- _PROBLEM TO SOLVE_:
Retype the listing below line for line, but only from the line with "septiembre 23, 2024" down to the line with "affaires sociales, logement, CCAS", inclusive. Pictures stay out.

- _MATERIAL SUPPLIED_:
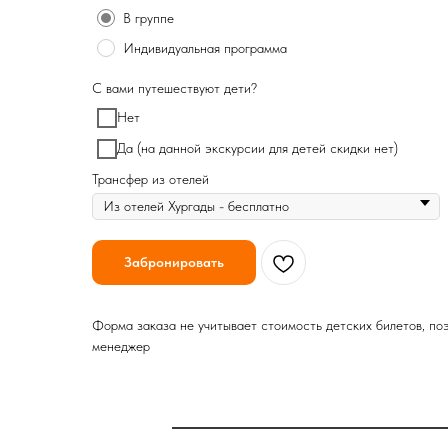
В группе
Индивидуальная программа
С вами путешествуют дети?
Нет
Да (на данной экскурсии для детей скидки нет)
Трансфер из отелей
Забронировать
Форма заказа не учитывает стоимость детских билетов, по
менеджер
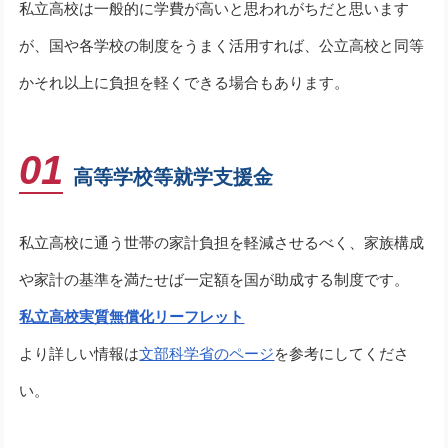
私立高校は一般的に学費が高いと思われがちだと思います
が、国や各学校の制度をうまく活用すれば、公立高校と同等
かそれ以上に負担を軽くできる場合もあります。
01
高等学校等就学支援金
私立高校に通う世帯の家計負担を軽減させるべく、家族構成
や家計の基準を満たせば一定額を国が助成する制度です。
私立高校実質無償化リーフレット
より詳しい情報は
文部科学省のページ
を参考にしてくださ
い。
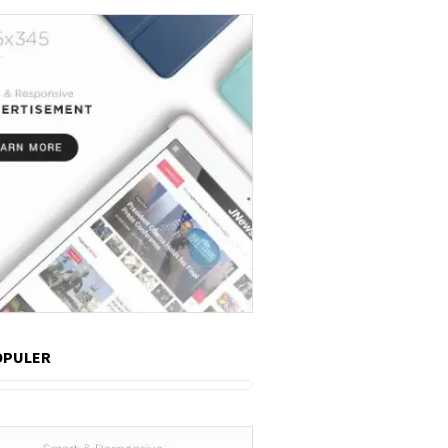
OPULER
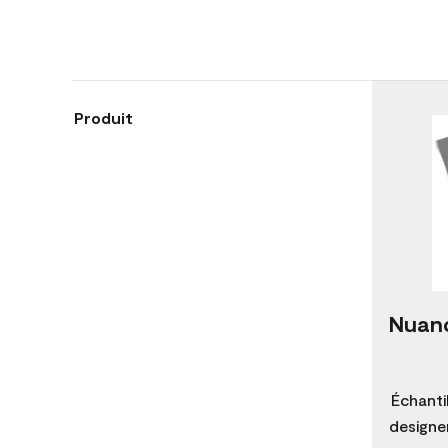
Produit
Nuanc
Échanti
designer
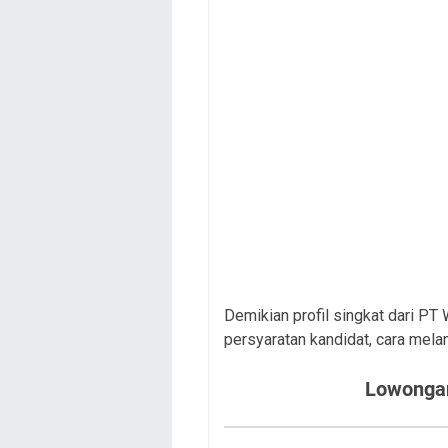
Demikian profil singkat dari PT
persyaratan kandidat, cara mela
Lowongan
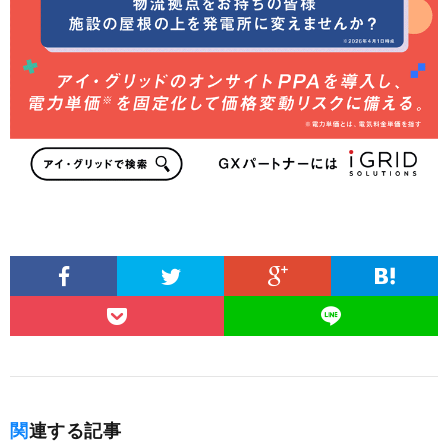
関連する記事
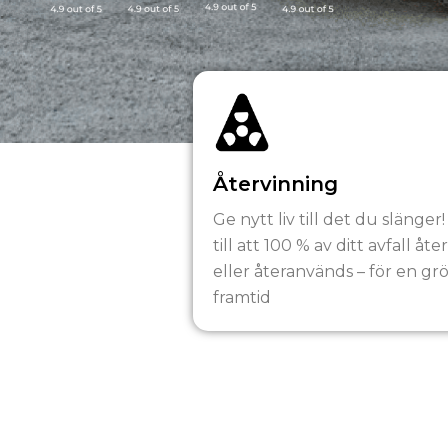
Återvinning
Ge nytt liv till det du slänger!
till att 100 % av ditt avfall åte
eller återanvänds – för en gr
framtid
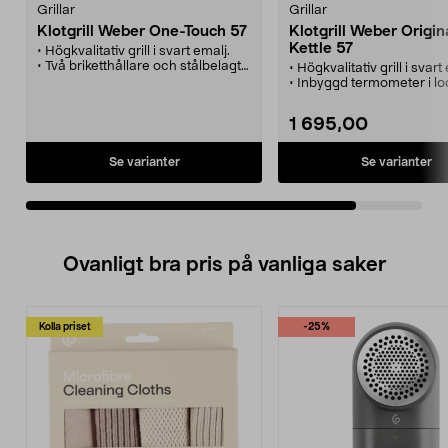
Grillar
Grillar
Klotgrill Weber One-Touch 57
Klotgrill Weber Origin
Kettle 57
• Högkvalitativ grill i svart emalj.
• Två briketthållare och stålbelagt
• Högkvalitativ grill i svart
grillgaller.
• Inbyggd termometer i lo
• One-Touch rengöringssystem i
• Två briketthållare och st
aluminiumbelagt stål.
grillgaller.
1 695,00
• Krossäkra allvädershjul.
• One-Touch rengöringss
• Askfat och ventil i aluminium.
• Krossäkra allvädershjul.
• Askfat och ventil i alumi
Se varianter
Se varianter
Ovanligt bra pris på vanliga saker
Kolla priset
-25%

==

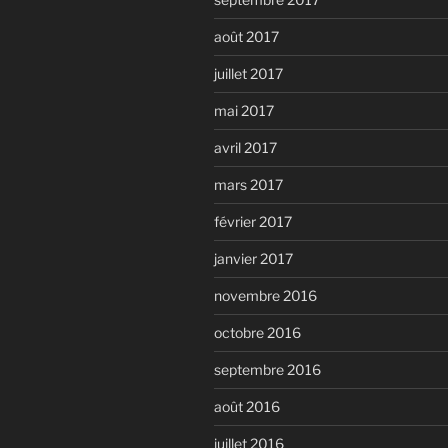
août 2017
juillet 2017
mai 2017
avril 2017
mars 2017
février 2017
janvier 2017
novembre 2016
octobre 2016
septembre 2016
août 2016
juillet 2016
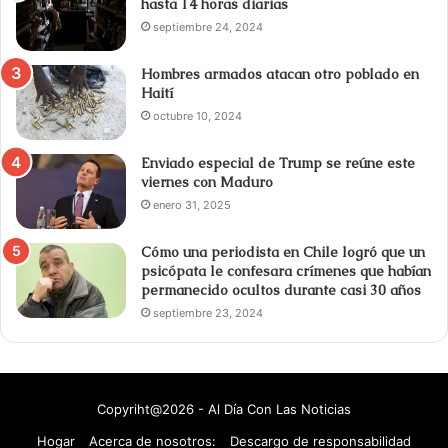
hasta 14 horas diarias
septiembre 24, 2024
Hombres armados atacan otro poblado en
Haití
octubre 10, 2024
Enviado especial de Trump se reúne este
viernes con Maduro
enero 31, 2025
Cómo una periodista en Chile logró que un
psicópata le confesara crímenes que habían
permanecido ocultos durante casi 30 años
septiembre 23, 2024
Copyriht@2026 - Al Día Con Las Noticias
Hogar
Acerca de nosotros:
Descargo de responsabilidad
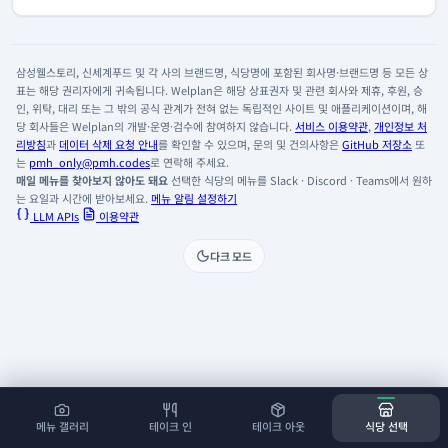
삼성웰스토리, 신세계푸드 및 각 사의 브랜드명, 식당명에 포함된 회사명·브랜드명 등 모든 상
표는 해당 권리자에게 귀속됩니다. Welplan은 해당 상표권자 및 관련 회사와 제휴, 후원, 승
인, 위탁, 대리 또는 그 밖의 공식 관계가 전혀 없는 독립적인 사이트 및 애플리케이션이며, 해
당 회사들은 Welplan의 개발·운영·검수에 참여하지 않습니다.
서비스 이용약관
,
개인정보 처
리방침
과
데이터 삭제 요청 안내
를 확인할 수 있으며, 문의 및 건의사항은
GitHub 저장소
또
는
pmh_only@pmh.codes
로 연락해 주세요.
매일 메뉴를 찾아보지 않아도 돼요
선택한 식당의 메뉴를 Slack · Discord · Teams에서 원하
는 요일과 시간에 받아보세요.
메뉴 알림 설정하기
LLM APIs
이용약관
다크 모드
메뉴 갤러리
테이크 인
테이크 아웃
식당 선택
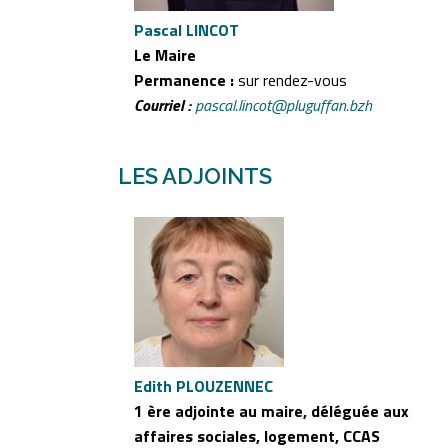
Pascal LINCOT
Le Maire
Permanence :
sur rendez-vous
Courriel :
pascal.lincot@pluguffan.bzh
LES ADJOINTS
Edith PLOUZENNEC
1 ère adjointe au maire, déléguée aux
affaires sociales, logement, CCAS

--

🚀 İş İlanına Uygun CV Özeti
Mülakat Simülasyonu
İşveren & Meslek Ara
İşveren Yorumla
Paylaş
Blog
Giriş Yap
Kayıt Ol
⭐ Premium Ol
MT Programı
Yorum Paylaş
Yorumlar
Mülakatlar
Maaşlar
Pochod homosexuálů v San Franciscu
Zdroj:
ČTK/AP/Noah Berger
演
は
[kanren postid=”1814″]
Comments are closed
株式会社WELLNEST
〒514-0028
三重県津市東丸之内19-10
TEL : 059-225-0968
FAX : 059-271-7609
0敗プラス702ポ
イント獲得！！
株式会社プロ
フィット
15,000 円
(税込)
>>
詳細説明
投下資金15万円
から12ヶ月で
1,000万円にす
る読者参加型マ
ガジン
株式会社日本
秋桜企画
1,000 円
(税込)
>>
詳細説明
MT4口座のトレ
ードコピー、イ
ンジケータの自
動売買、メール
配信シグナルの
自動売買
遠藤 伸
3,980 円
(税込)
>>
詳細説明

- _THE ANSWER_:
septiembre 23, 2024
Copyriht@2026 - Al Día Con Las Noticias
Hogar
Acerca de nosotros:
Descargo de responsabilidad
삼성웰스토리, 신세계푸드 및 각 사의 브랜드명, 식당명에 포함된 회사명·브랜드명 등 모든 상
표는 해당 권리자에게 귀속됩니다. Welplan은 해당 상표권자 및 관련 회사와 제휴, 후원, 승
인, 위탁, 대리 또는 그 밖의 공식 관계가 전혀 없는 독립적인 사이트 및 애플리케이션이며, 해
당 회사들은 Welplan의 개발·운영·검수에 참여하지 않습니다.
서비스 이용약관
,
개인정보 처
리방침
과
데이터 삭제 요청 안내
를 확인할 수 있으며, 문의 및 건의사항은
GitHub 저장소
또
는
pmh_only@pmh.codes
로 연락해 주세요.
매일 메뉴를 찾아보지 않아도 돼요
선택한 식당의 메뉴를 Slack · Discord · Teams에서 원하
는 요일과 시간에 받아보세요.
메뉴 알림 설정하기
LLM APIs
이용약관
다크 모드
메뉴 갤러리
테이크 인
테이크 아웃
식당 선택
Pascal LINCOT
Le Maire
Permanence :
sur rendez-vous
Courriel :
pascal.lincot@pluguffan.bzh
LES ADJOINTS
Edith PLOUZENNEC
1 ère adjointe au maire, déléguée aux
affaires sociales, logement, CCAS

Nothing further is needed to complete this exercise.